**DIRECTIONS**
What lines of the data below hold the string "iocage"? Copy each one out.

**EXTRACTED ENTRIES**

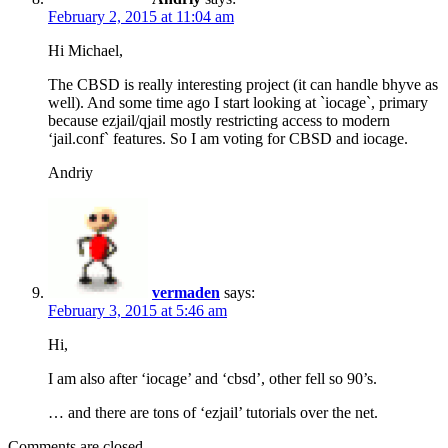
February 2, 2015 at 11:04 am
Hi Michael,
The CBSD is really interesting project (it can handle bhyve as
well). And some time ago I start looking at `iocage`, primary
because ezjail/qjail mostly restricting access to modern
‘jail.conf` features. So I am voting for CBSD and iocage.
Andriy
vermaden
says:
February 3, 2015 at 5:46 am
Hi,
I am also after ‘iocage’ and ‘cbsd’, other fell so 90’s.
… and there are tons of ‘ezjail’ tutorials over the net.
Comments are closed.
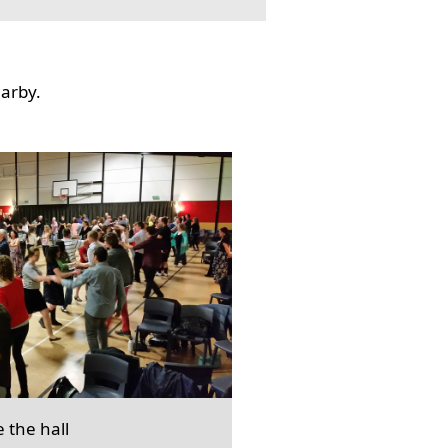
earby.
e the hall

**TASK RESULT**
well). And some time ago I start looking at `iocage`, primary
‘jail.conf` features. So I am voting for CBSD and iocage.
I am also after ‘iocage’ and ‘cbsd’, other fell so 90’s.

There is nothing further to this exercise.